Margaret drew the prisoner into her own little room. He tried to speak, but not a word would she let him utter. She led him to the window, and showed him a rope which she herself had fastened there.

She pushed a purse of gold into his hand, a pistol into his belt, and bade him shoot when he was free, that she might know that he was safe. 'Then haste,' said Margaret, 'haste with all thy might to the pier at Leith. Ships wilt thou find there in plenty to carry thee into a safe haven.'

The young Laird of Logie would fain have tarried with the brave Danish maid, but not a moment was there to lose. The king might wake, Sir John might grow impatient and come in search of his prisoner; thus whispered the maid as she urged young Wemyss of Logie to flee.

He knew she spoke the truth, and he slipped down the rope, and in a moment was standing on the ground. He hastened to the palace gates, and getting safely through, he stayed only to fire his pistol that Margaret Twynlace might know that no evil had befallen.

When Margaret heard the shot she stole softly downstairs and stood at the hall door gazing wistfully after the young Laird of Logie. Yet not long dare she tarry there, lest the queen should need her services. Noiselessly she crept back into the ante-room. Hark! what was that? The king was moving! Indeed, the pistol-shot had roused King James, and he jumped out of bed crying, 'That pistol was fired by none other than the young Laird of Logie.'

Laird of Logie


He shouted for his guards and bade them go send their captain, Sir John Carmichael, to his presence.

Sir John, fearing nothing, came before the king, and falling on his knee before him he said, 'Sire, what is thy will?'

'Where is thy prisoner, where is the young Laird of Logie?' demanded the king.

Sir John stared. Had not the king himself sent for his prisoner?

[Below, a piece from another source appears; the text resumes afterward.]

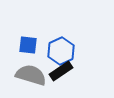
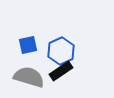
blue square: rotated 18 degrees counterclockwise
gray semicircle: moved 2 px left, 2 px down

'The young Laird of Logie!' he said. 'Sire, thou didst send thy tokens to me, a golden comb, a pearl knife. See, they are here,' and Sir John drew them from his pocket and held them up before the bewildered king.

'And with the tokens came an order to send my prisoner at once to thy presence. I brought him to the door of the ante-room, where I was bidden to wait thy will.'

'If thou hast played me false, Carmichael, if thou hast played me false,' said the king, 'thou shalt thyself be tried to-morrow in the court of justice in place of the prisoner, the young Laird of Logie.'

Then Carmichael hastened to the door of the ante-room as fast as ever he could go. And he called out, 'O young Wemyss of Logie, an thou art within, come out, for I must speak to thee.'

Margaret Twynlace smiled to herself as she opened the door of the ante-room. Carmichael stepped into the room, stopped short, and stared. The open window, the rope that hung there, told him all he had come to ask. He stared, but never a word did he find to say.

Then maid Margaret laughed aloud and clapped her hands for glee.

'Dost wish thy prisoner, the Laird of Logie?' she cried. 'Thou shalt not see him again for many a long day. Long ere the morning dawned he was on board one of the ships at Leith, and now he is sailing on the sea. He is free, he is free!'

King James did not punish the brave Danish maid. Nor when he heard from Queen Anne all that the maid had done did he blame Sir John Carmichael.

Indeed ere many months had passed away the king sent a pardon to the young laird. Then was he not long in coming back to bonny Scotland to marry brave Margaret Twynlace, who had saved his life.